Start of Block
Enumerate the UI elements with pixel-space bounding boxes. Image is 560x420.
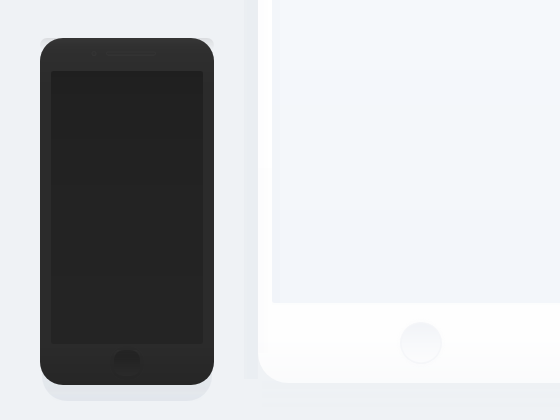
button[interactable]: Black phone device	[0, 0, 560, 420]
button[interactable]: White tablet device	[0, 0, 560, 420]
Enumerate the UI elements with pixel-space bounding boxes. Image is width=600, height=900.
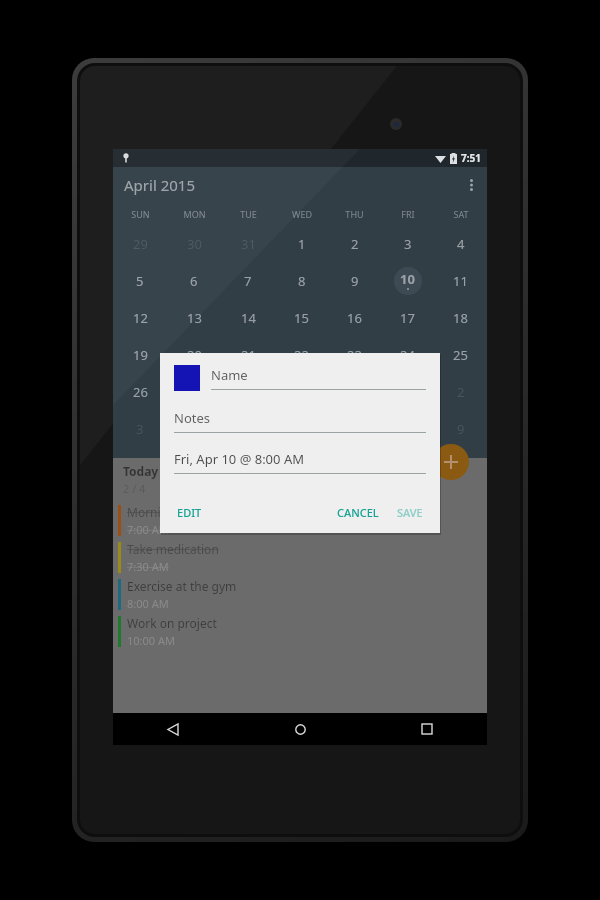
button[interactable]: SAVE xyxy=(388,499,432,526)
button[interactable]: Work on project xyxy=(113,613,487,650)
button[interactable]: Add task xyxy=(433,444,469,480)
staticText: 7:00 AM xyxy=(127,522,169,537)
button[interactable]: 6 xyxy=(167,262,221,299)
staticText: 2 xyxy=(351,235,359,253)
button[interactable]: 3 xyxy=(113,410,167,447)
button[interactable]: 15 xyxy=(275,299,328,336)
staticText: 17 xyxy=(400,309,415,327)
staticText: 29 xyxy=(133,235,148,253)
staticText: 28 xyxy=(241,383,256,401)
button[interactable]: 25 xyxy=(434,336,487,373)
button[interactable]: 2 xyxy=(434,373,487,410)
staticText: 12 xyxy=(133,309,148,327)
staticText: 19 xyxy=(133,346,148,364)
staticText: WED xyxy=(292,208,312,220)
staticText: 8 xyxy=(298,272,306,290)
button[interactable]: 19 xyxy=(113,336,167,373)
button[interactable]: 13 xyxy=(167,299,221,336)
button[interactable]: 17 xyxy=(381,299,434,336)
button[interactable]: 4 xyxy=(434,225,487,262)
button[interactable]: 18 xyxy=(434,299,487,336)
button[interactable]: 6 xyxy=(275,410,328,447)
button[interactable]: 8 xyxy=(275,262,328,299)
button[interactable]: 8 xyxy=(381,410,434,447)
staticText: 9 xyxy=(351,272,359,290)
button[interactable]: 12 xyxy=(113,299,167,336)
staticText: 3 xyxy=(136,420,144,438)
staticText: 29 xyxy=(294,383,309,401)
button[interactable]: More options xyxy=(455,169,487,201)
button[interactable]: Fri, Apr 10 @ 8:00 AM xyxy=(174,450,426,474)
button[interactable]: 21 xyxy=(221,336,275,373)
button[interactable]: 14 xyxy=(221,299,275,336)
button[interactable]: 28 xyxy=(221,373,275,410)
staticText: Take medication xyxy=(127,541,219,557)
staticText: 7:30 AM xyxy=(127,559,169,574)
staticText: 30 xyxy=(347,383,362,401)
staticText: 4 xyxy=(190,420,198,438)
button[interactable]: 24 xyxy=(381,336,434,373)
button[interactable]: 11 xyxy=(434,262,487,299)
button[interactable]: 22 xyxy=(275,336,328,373)
button[interactable]: Exercise at the gym xyxy=(113,576,487,613)
button[interactable]: Home xyxy=(284,713,316,745)
button[interactable]: Recent apps xyxy=(411,713,443,745)
staticText: 24 xyxy=(400,346,415,364)
button[interactable]: 20 xyxy=(167,336,221,373)
button[interactable]: 29 xyxy=(275,373,328,410)
staticText: EDIT xyxy=(177,505,202,520)
staticText: 11 xyxy=(453,272,468,290)
button[interactable]: Take medication xyxy=(113,539,487,576)
button[interactable]: 9 xyxy=(434,410,487,447)
staticText: 1 xyxy=(404,383,412,401)
button[interactable]: 4 xyxy=(167,410,221,447)
staticText: SUN xyxy=(131,208,150,220)
button[interactable]: 2 xyxy=(328,225,381,262)
staticText: 10 xyxy=(400,270,415,288)
button[interactable]: Name xyxy=(211,366,426,390)
button[interactable]: 23 xyxy=(328,336,381,373)
staticText: 27 xyxy=(187,383,202,401)
button[interactable]: 3 xyxy=(381,225,434,262)
staticText: 8 xyxy=(404,420,412,438)
staticText: 21 xyxy=(241,346,256,364)
staticText: Fri, Apr 10 @ 8:00 AM xyxy=(174,450,304,468)
staticText: Today xyxy=(123,463,159,479)
button[interactable]: 1 xyxy=(381,373,434,410)
button[interactable]: 9 xyxy=(328,262,381,299)
staticText: 7 xyxy=(244,272,252,290)
button[interactable]: 7 xyxy=(328,410,381,447)
staticText: 2 xyxy=(457,383,465,401)
staticText: 14 xyxy=(241,309,256,327)
button[interactable]: 5 xyxy=(221,410,275,447)
button[interactable]: 27 xyxy=(167,373,221,410)
staticText: 20 xyxy=(187,346,202,364)
staticText: 30 xyxy=(187,235,202,253)
button[interactable]: 1 xyxy=(275,225,328,262)
staticText: 26 xyxy=(133,383,148,401)
staticText: 7:51 xyxy=(461,151,481,165)
staticText: 6 xyxy=(190,272,198,290)
staticText: Name xyxy=(211,366,248,384)
button[interactable]: EDIT xyxy=(168,499,211,526)
button[interactable]: 7 xyxy=(221,262,275,299)
staticText: 18 xyxy=(453,309,468,327)
button[interactable]: 16 xyxy=(328,299,381,336)
staticText: 10:00 AM xyxy=(127,633,175,648)
button[interactable]: 30 xyxy=(328,373,381,410)
button[interactable]: 5 xyxy=(113,262,167,299)
button[interactable]: 31 xyxy=(221,225,275,262)
staticText: 16 xyxy=(347,309,362,327)
button[interactable]: CANCEL xyxy=(328,499,388,526)
button[interactable]: Back xyxy=(157,713,189,745)
button[interactable]: Morning routine xyxy=(113,502,487,539)
staticText: SAT xyxy=(453,208,469,220)
button[interactable]: 26 xyxy=(113,373,167,410)
staticText: Morning routine xyxy=(127,504,220,520)
button[interactable]: 10 xyxy=(381,262,434,299)
staticText: 2 / 4 xyxy=(123,481,146,496)
button[interactable]: Notes xyxy=(174,409,426,433)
End of Block
**Work item:**
On how many lines of the listing does the string "medication" occur? Give the number by itself.

**Expected answer:**
2